Despite the very possible risk of the conflict spreading beyond Gaza and Iran, but stock prices continue to look strong and oil isn't spiking through the roof as much as we might expect...
OK there was a dipity a few months back, but that aside, it's just been back to business as usual in recent months, onwards and upwards!
Reasons to be cautious...?
Bloomberg and others point out that investors are apt to overrespond to current events and underappreciate underlying risks to the system. Recent softness in oil prices, for instance, might be less a reflection of real-world fundamentals – supply and demand – and more the result of speculative trading and technical forces in the market. Hedge funds and money managers have a huge impact on oil futures markets, often amplifying price movement.
or maybe it is all OK, after all....?
Historical precedent has some reason to be optimistic for investors. Besides the 1973 Yom Kippup War, which released a decade of oil-induced inflation and recession in the West, other Middle East conflicts have not had a lasting mark on global markets. That has maybe conditioned investors to disregard geopolitical risk as a transient phenomenon.
Final thoughts.... Be careful in the age of radical uncertainty!

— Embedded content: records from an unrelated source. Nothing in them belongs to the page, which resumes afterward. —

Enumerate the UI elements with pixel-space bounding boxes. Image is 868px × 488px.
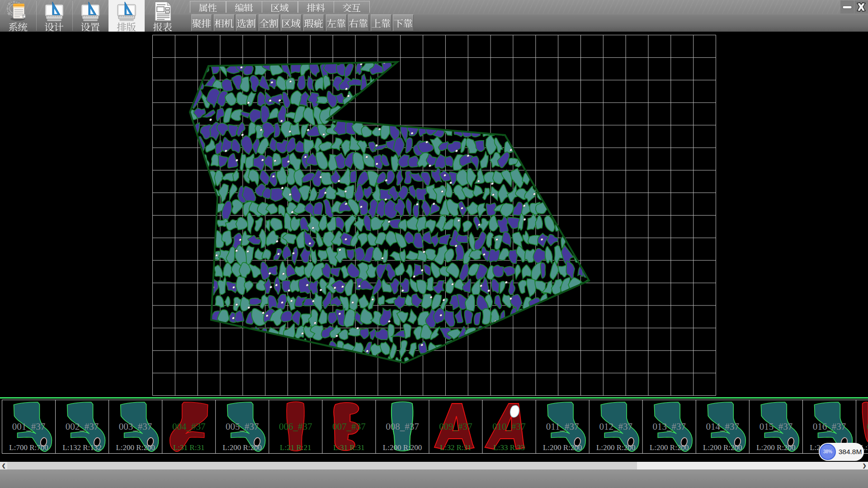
svg-text:L:132 R:132: L:132 R:132 — [62, 443, 101, 452]
svg-text:L:32 R:31: L:32 R:31 — [440, 443, 471, 452]
svg-text:014_#37: 014_#37 — [706, 421, 740, 432]
svg-text:013_#37: 013_#37 — [652, 421, 686, 432]
svg-text:L:700 R:700: L:700 R:700 — [9, 443, 48, 452]
svg-text:004_#37: 004_#37 — [172, 421, 206, 432]
svg-text:008_#37: 008_#37 — [386, 421, 419, 432]
svg-text:015_#37: 015_#37 — [760, 421, 793, 432]
svg-text:L:200 R:200: L:200 R:200 — [116, 443, 155, 452]
svg-text:009_#37: 009_#37 — [439, 421, 472, 432]
svg-text:L:200 R:200: L:200 R:200 — [650, 443, 689, 452]
svg-text:007_#37: 007_#37 — [332, 421, 366, 432]
svg-text:005_#37: 005_#37 — [226, 421, 259, 432]
svg-text:016_#37: 016_#37 — [813, 421, 846, 432]
svg-text:L:200 R:200: L:200 R:200 — [596, 443, 635, 452]
svg-text:003_#37: 003_#37 — [119, 421, 152, 432]
svg-text:L:21 R:21: L:21 R:21 — [280, 443, 311, 452]
svg-text:012_#37: 012_#37 — [599, 421, 632, 432]
svg-text:006_#37: 006_#37 — [279, 421, 312, 432]
svg-text:010_#37: 010_#37 — [492, 421, 526, 432]
svg-text:L:200 R:200: L:200 R:200 — [703, 443, 742, 452]
svg-text:011_#37: 011_#37 — [546, 421, 579, 432]
svg-text:L:200 R:200: L:200 R:200 — [543, 443, 582, 452]
svg-text:001_#37: 001_#37 — [12, 421, 46, 432]
svg-text:L:200 R:200: L:200 R:200 — [383, 443, 422, 452]
svg-text:L:31 R:31: L:31 R:31 — [173, 443, 204, 452]
svg-text:L:200 R:200: L:200 R:200 — [223, 443, 262, 452]
svg-text:002_#37: 002_#37 — [66, 421, 99, 432]
svg-text:L:200 R:200: L:200 R:200 — [756, 443, 795, 452]
svg-text:L:31 R:31: L:31 R:31 — [333, 443, 364, 452]
svg-text:L:33 R:33: L:33 R:33 — [493, 443, 524, 452]
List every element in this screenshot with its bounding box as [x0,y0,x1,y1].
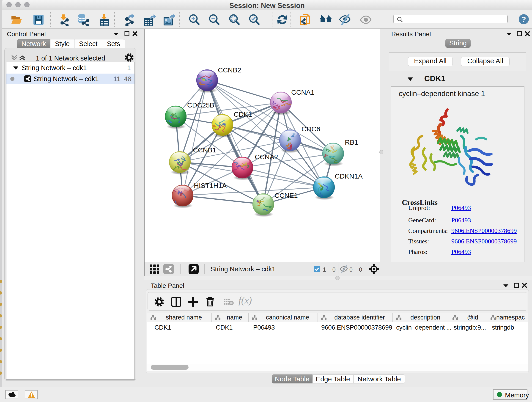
svg-text:CCNB2: CCNB2 [218,66,241,74]
svg-text:CCNB1: CCNB1 [193,146,216,154]
svg-text:CDK1: CDK1 [234,110,252,118]
svg-text:CCNE1: CCNE1 [274,191,298,199]
svg-text:CCNA2: CCNA2 [255,153,278,161]
svg-text:?: ? [521,15,526,23]
svg-text:CDC25B: CDC25B [187,101,214,109]
svg-text:HIST1H1A: HIST1H1A [194,182,227,189]
svg-text:CDC6: CDC6 [302,125,320,133]
svg-text:CCNA1: CCNA1 [291,89,315,96]
svg-text:RB1: RB1 [345,138,358,146]
svg-text:CDKN1A: CDKN1A [335,172,363,180]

The mood across the world right now is one of "radical uncertainty," - where the future is so unpredictable that even standard risk models don't apply. The so-called "Taco trade" – a slang term for betting on Trump never to go to war – may be diverting investors from the very real possibility of perpetual economic unrest.
Israel's recent attacks on Iran is one example in a broader trend: the unravelling of settled assumptions regarding trade stability, disinflation, and international cooperation. The risk is less one of immediate catastrophe than misunderstanding how this era's hyperinterconnected crises can boom back in unanticipated forms.